‘So did your father know that Aysu was sweet on Kemalettin Senar?’ İkmen asked. ‘I mean before . . .’
‘Oh, he knew,’ Nazlı Hanım replied. ‘But once he’d identified the girl as suitable, he also knew that Kemalettin Senar couldn’t possibly be any sort of threat.’
‘Why not?’
‘Because he paid Kemalettin’s mother to make a big fuss about the girl’s dowry.’
‘I thought that the Alkayas were poor?’ İkmen said with a frown.
‘Oh, they were, are,’ Nazlı Hanım said. ‘But if Nalan Senar were not such a greedy woman, it would have been enough. After all, the Senars have some money but they are no one. They say that their blood is pure and untainted by all the ills that afflict so many other families here, but that is nonsense. Nalan’s father was a raving lunatic.’ She tutted her tongue and sucked on her teeth. ‘And look at Kemalettin . . .’
‘I thought that he was mentally damaged, on account of Aysu,’ İkmen said.

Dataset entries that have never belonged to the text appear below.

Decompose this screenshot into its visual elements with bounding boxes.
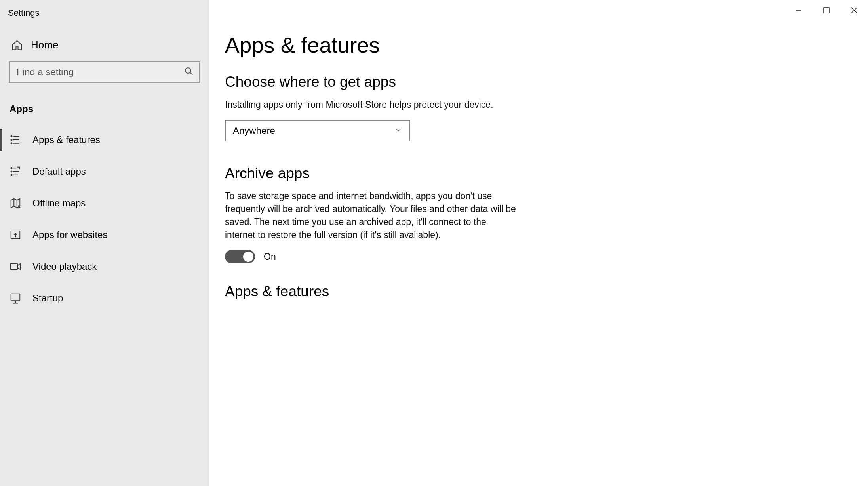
archive-toggle-row: On — [225, 250, 852, 263]
section-choose-title: Choose where to get apps — [225, 74, 852, 90]
svg-point-10 — [11, 171, 12, 172]
section-archive-desc: To save storage space and internet bandw… — [225, 190, 518, 242]
svg-point-4 — [11, 139, 12, 141]
sidebar-item-label: Startup — [32, 293, 63, 304]
svg-rect-23 — [824, 8, 829, 13]
chevron-down-icon — [394, 125, 402, 136]
svg-rect-18 — [11, 264, 18, 270]
sidebar-category: Apps — [0, 96, 209, 124]
dropdown-value: Anywhere — [233, 125, 275, 136]
svg-point-0 — [185, 68, 191, 73]
svg-point-12 — [11, 174, 12, 175]
home-button[interactable]: Home — [0, 31, 209, 61]
sidebar-item-label: Video playback — [32, 261, 97, 272]
sidebar-item-label: Apps for websites — [32, 229, 107, 240]
apps-websites-icon — [10, 229, 21, 241]
sidebar-item-video-playback[interactable]: Video playback — [0, 251, 209, 282]
close-button[interactable] — [840, 0, 868, 21]
maximize-button[interactable] — [813, 0, 840, 21]
minimize-button[interactable] — [785, 0, 813, 21]
window-controls — [785, 0, 868, 21]
search-box[interactable] — [9, 61, 200, 83]
toggle-knob — [243, 252, 253, 262]
svg-point-8 — [11, 168, 12, 169]
section-archive-title: Archive apps — [225, 165, 852, 182]
sidebar: Settings Home Apps Apps & features — [0, 0, 209, 486]
home-label: Home — [31, 39, 58, 51]
sidebar-item-label: Default apps — [32, 166, 86, 177]
offline-maps-icon — [10, 197, 21, 209]
svg-line-1 — [190, 72, 192, 75]
default-apps-icon — [10, 166, 21, 177]
archive-toggle[interactable] — [225, 250, 255, 263]
section-choose-desc: Installing apps only from Microsoft Stor… — [225, 98, 581, 111]
svg-rect-19 — [11, 294, 20, 301]
app-source-dropdown[interactable]: Anywhere — [225, 120, 410, 141]
sidebar-item-label: Offline maps — [32, 198, 86, 209]
sidebar-item-default-apps[interactable]: Default apps — [0, 156, 209, 187]
sidebar-item-apps-features[interactable]: Apps & features — [0, 124, 209, 156]
sidebar-item-offline-maps[interactable]: Offline maps — [0, 187, 209, 219]
startup-icon — [10, 292, 21, 304]
video-playback-icon — [10, 261, 21, 273]
archive-toggle-label: On — [264, 252, 276, 262]
main-content: Apps & features Choose where to get apps… — [209, 0, 868, 486]
search-icon — [184, 67, 194, 78]
sidebar-item-startup[interactable]: Startup — [0, 282, 209, 314]
sidebar-item-label: Apps & features — [32, 134, 100, 145]
window-title: Settings — [0, 0, 209, 31]
svg-point-2 — [11, 136, 12, 137]
sidebar-item-apps-websites[interactable]: Apps for websites — [0, 219, 209, 251]
search-input[interactable] — [17, 67, 184, 78]
svg-point-6 — [11, 143, 12, 144]
page-title: Apps & features — [225, 32, 852, 58]
home-icon — [11, 39, 23, 51]
apps-features-icon — [10, 134, 21, 146]
search-wrap — [0, 61, 209, 96]
section-apps-features-title: Apps & features — [225, 283, 852, 300]
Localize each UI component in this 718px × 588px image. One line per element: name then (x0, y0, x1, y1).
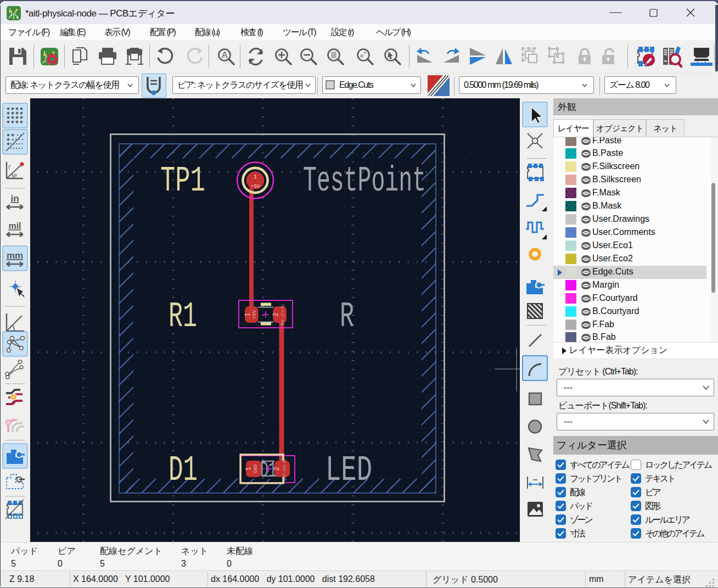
svg-text:r: r (8, 163, 11, 170)
svg-text:TP1: TP1 (160, 161, 205, 201)
svg-text:in: in (10, 193, 19, 204)
svg-text:+5V: +5V (252, 310, 257, 319)
svg-text:LED: LED (326, 451, 372, 490)
svg-text:D1: D1 (169, 451, 198, 490)
svg-text:2: 2 (273, 467, 281, 471)
svg-text:TestPoint: TestPoint (303, 161, 426, 201)
svg-text:Net-(D1-A): Net-(D1-A) (283, 458, 287, 479)
svg-text:+5V: +5V (250, 183, 260, 189)
svg-text:1: 1 (254, 173, 257, 180)
svg-text:2: 2 (272, 312, 280, 316)
svg-text:GND: GND (253, 464, 259, 473)
svg-text:Net-(D1-A): Net-(D1-A) (281, 304, 285, 325)
svg-text:mil: mil (8, 221, 21, 231)
svg-text:R1: R1 (169, 297, 197, 337)
svg-text:mm: mm (7, 250, 23, 261)
svg-text:θ: θ (14, 172, 17, 178)
svg-text:1: 1 (245, 467, 253, 471)
svg-text:1: 1 (244, 312, 252, 316)
svg-text:R: R (340, 297, 354, 337)
svg-text:A: A (222, 51, 228, 60)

Nazlı shrugged. ‘Who knows?’ And then rapidly changing the subject she said, ‘I suppose some people have told you that my father or I killed Aysu.’
‘Well . . .’
‘It’s all right, Inspector,’ she said, this time with a genuine smile. ‘I know that some ignorant people believe that. They say that Father locked her in, that I made her into my servant. But she was free to come and go and we shared the chores, she and I. I washed her clothes with my own hands.’ She held two ravaged claws aloft for İkmen to see. ‘I also know’, she continued gravely, ‘that Father was, and I am, innocent. The night that Aysu disappeared my father slept alone; I saw him retire. The three of us went to our own rooms. I slept all night and when I woke in the morning she had gone.’
‘I understand she took some belongings with her,’ İkmen said.
‘Some clothes and personal effects, yes. She also left the courtyard gate unlocked when she left.’
‘Really?’ According to Haldun Alkaya his daughter had been a virtual prisoner in the Kahraman house. ‘Did she have a key or . . .’
‘My father kept the key always by his bed,’ Nazlı said, tight-lipped around this admission, or so it seemed. ‘She must have crept in and taken it.’
İkmen was just thinking about how he might ask her what she thought might have happened and why, when she said, ‘Of course, she left to be with Kemalettin Senar who probably also killed her.’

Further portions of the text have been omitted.